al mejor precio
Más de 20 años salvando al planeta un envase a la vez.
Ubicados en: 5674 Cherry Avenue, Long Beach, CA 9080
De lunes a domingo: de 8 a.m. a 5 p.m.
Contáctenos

Brief | Your answer must be the full listing above, reproduced exactly.

Solved problem |
al mejor precio
Más de 20 años salvando al planeta un envase a la vez.
Ubicados en: 5674 Cherry Avenue, Long Beach, CA 9080
De lunes a domingo: de 8 a.m. a 5 p.m.
Contáctenos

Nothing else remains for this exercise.